Message  Cerval le Dim 2 Aoû 2015 - 23:31

commençons par le menu" dit-elle, et elle allume une cigarette. mais ne remet pas le guillemet manquant : tout cela a commencé comme un geste dérobé, comme on trébuche dans sa pensée.

elle lisse les plis de sa robe, les doigts tapent sur la table nerveusement. elle regarde autour d'elle, le regard posé sur chaque visage comme à l'interroger, puis celui fixé s'apercevant dit : je n'ai pas la réponse à votre question, même si il ne le sait pas, ainsi son regard à elle se détourne cependant que celui de l'observé se perd dans une sorte de brise, le vent cette partition de questions perdues. c'est qu'elle veut dire des choses mais ne sait pas vraiment ce qu'elle veut dire, comme le sont, lorsqu'ils sont embarrassés, la plupart des gens. mais contrairement à eux elle sait qu'elle n'essaye pas d'atteindre un informulé; simplement que cette idée n'existe pas encore, que c'est à peine l'aube de cette idée, que c'est seulement le reflet de l'aube sur un miroir, pour que la lumière atteigne un peu les ongles pour commencer à l'enfoncer dans les objets.

la chair des objets, lorsqu'on les déshabille de leur concept... et c'est presque impossible. personne ne sait vraiment toucher la chair. ça ne dit rien, même pas soi-même; cela dit : ceci est. tel, ça n'a aucune utilité.

je dis "elle" mais je peux dire "il" ou "on". je dis "elle" par habitude. j'ai l'habitude de la douceur.

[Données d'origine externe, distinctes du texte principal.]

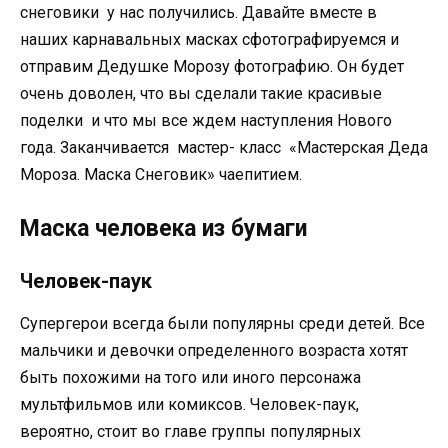
снеговики у нас получились. Давайте вместе в
наших карнавальных масках сфотографируемся и
отправим Дедушке Морозу фотографию. Он будет
очень доволен, что вы сделали такие красивые
поделки и что мы все ждем наступления Нового
года. Заканчивается мастер- класс «Мастерская Деда
Мороза. Маска Снеговик» чаепитием.
Маска человека из бумаги
Человек-паук
Супергерои всегда были популярны среди детей. Все
мальчики и девочки определенного возраста хотят
быть похожими на того или иного персонажа
мультфильмов или комиксов. Человек-паук,
вероятно, стоит во главе группы популярных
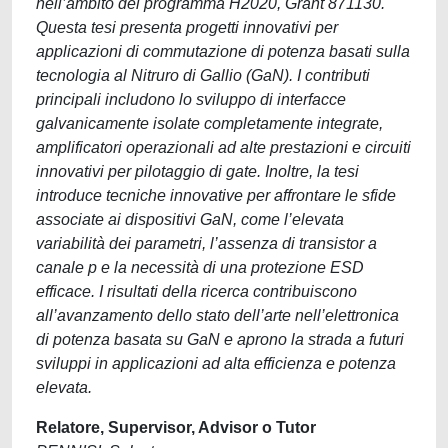
nell’ambito del programma H2020, Grant 871130.
Questa tesi presenta progetti innovativi per
applicazioni di commutazione di potenza basati sulla
tecnologia al Nitruro di Gallio (GaN). I contributi
principali includono lo sviluppo di interfacce
galvanicamente isolate completamente integrate,
amplificatori operazionali ad alte prestazioni e circuiti
innovativi per pilotaggio di gate. Inoltre, la tesi
introduce tecniche innovative per affrontare le sfide
associate ai dispositivi GaN, come l’elevata
variabilità dei parametri, l’assenza di transistor a
canale p e la necessità di una protezione ESD
efficace. I risultati della ricerca contribuiscono
all’avanzamento dello stato dell’arte nell’elettronica
di potenza basata su GaN e aprono la strada a futuri
sviluppi in applicazioni ad alta efficienza e potenza
elevata.
Relatore, Supervisor, Advisor o Tutor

lorsqu'elle marche, elle emmène ma mémoire après elle qui en est la conséquence orpheline, y étant quoi qu'elle fasse toujours par avance, car ne la sachant qu'immédiate comme toutes choses qui me plaisent cette immédiateté m’empêche d’en élaborer autre chose qu’une connaissance ostensive, autre chose qui est la manière d’habitude et qui me pousse à me reculer du sentir pour mieux sentir. alors, m’étant détournée d’elle je l’ai oubliée, et cette idée simple ne m’accompagne pas. elle renverse sa gorge, grappe d'étoiles, vin débordé, soleil négligeant, langage endormi, poitrine balbutiée, et l'absence apparente de son idée qui en est le reproche n'est sujet de nulle venue, d'ambiguïté possible afin d'être dissipée, et en maintient précisément la mémoire.

elle, ne se pose aucune question. il n'en eut pu être autrement. depuis le départ toutes choses à son alentour ne sont pas par elle commentées, elle les prend dans sa main, et comme si ce devait être une métaphore de la pensée ne montre pas de référentialité plus égale à leur égard, les contenant dans le même lieu par simple manque d'attention à leur endroit. elle acceptait tout ce qu’elle trouvait, n'a jamais formulé une opinion, elle avait seulement des savoirs ou des goûts; tout ce qu'elle disait était justifié de s'y rapporter, et par une sorte de miracle de la matière c'était là sa douceur, que sa voix montrait encore en tombant sur les mots comme une étoffe. je me souviens qu'allumant ses cigarettes, elle semblait leur demander pardon, que se promenant dehors elle avait pour tout un geste d’excuse, et que ses injures étaient encore des excuses, car elle devait perpétuellement se justifier; si elle avait sommeil elle s'endormait d'abord dans l'idée du lit, et moi dans ses bras comme dans celle d'équilibre.

l'oubli est une prescription écrasante puisqu'il faut en être dépositaire. rien n'a jamais commencé qu'à la borne de cet oubli, où se confondent la vie et la mémoire, dans cette connaissance par à-coups, d'a-posteriori, de clignements d'yeux sous un ciel tiré au dés qui ne se soucie pas d'elle tout en en étant le miroir. tout son corps a toujours déjà été dans la mémoire, comme s'il y habitait avant même de devoir s'y oublier.